(Saved entries)
★ ★ ★ ★ ★ ★ ★

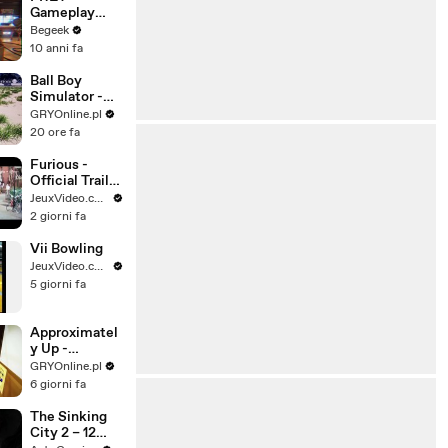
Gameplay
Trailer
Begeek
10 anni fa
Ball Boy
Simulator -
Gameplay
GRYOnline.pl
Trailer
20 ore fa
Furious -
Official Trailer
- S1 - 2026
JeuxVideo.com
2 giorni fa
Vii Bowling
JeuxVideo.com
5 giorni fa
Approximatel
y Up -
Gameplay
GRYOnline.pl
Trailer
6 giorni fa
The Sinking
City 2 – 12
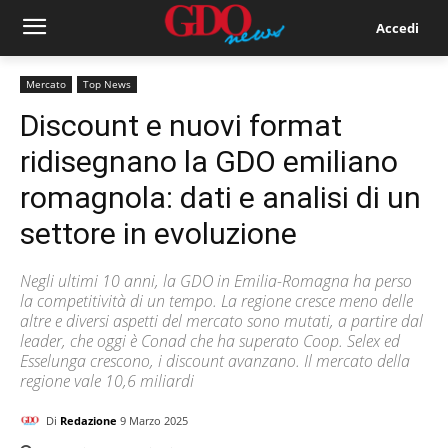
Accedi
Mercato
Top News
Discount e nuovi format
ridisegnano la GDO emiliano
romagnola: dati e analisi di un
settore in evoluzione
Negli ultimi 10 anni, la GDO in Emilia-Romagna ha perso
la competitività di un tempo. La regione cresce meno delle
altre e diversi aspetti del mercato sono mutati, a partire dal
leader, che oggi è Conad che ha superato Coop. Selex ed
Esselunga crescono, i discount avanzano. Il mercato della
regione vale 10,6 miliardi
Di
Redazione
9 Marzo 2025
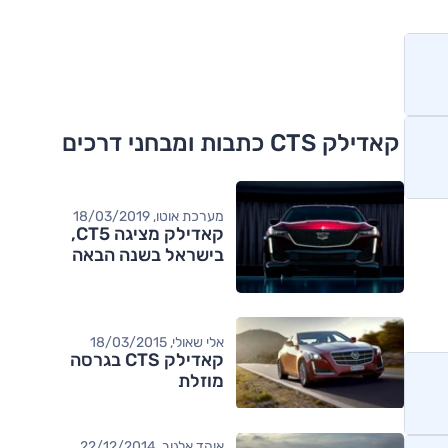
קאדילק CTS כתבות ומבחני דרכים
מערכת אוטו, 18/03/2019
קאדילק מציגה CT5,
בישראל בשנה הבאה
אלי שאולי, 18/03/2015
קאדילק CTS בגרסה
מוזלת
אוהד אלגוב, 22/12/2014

★ ★ ★ ★ ★ ★ ★

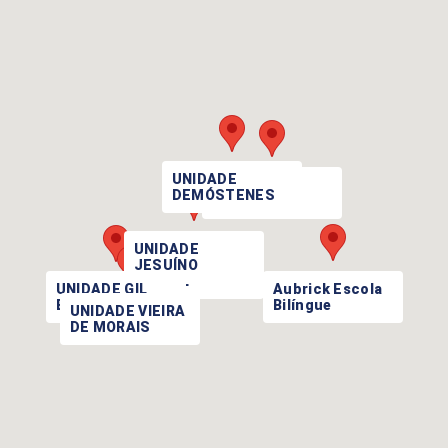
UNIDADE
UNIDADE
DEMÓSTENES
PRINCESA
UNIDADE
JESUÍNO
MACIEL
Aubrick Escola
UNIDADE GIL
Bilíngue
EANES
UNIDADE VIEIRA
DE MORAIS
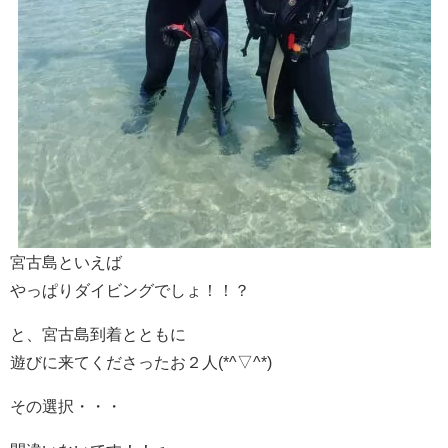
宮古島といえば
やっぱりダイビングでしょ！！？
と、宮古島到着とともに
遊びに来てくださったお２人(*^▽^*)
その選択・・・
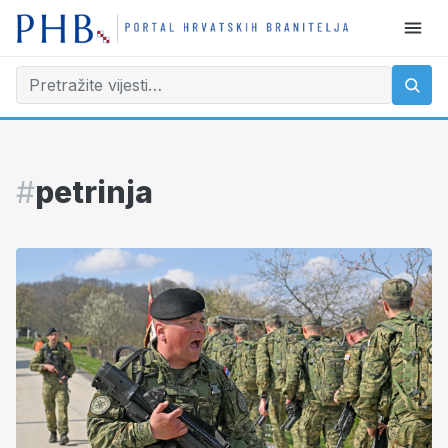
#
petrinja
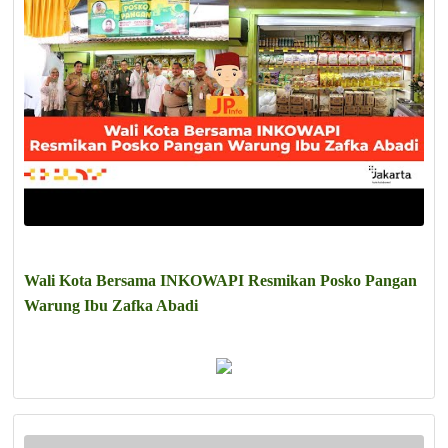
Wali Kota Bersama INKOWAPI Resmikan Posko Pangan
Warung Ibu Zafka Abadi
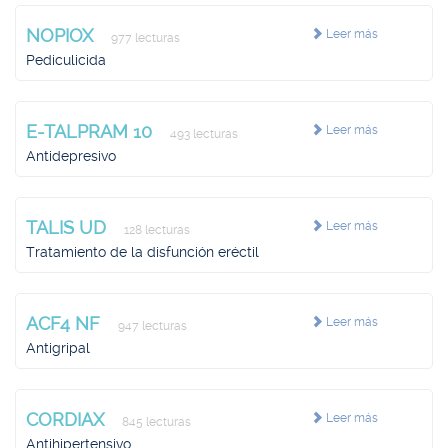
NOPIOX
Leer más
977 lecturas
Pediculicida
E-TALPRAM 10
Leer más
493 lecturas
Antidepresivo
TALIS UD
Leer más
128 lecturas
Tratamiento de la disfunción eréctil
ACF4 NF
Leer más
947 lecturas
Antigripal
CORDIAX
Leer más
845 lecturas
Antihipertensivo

★ ★ ★ ★ ★ ★ ★

Copy all lines of the records that have the string "regione" in them.

SOLVED EXERCISE:
la competitività di un tempo. La regione cresce meno delle
regione vale 10,6 miliardi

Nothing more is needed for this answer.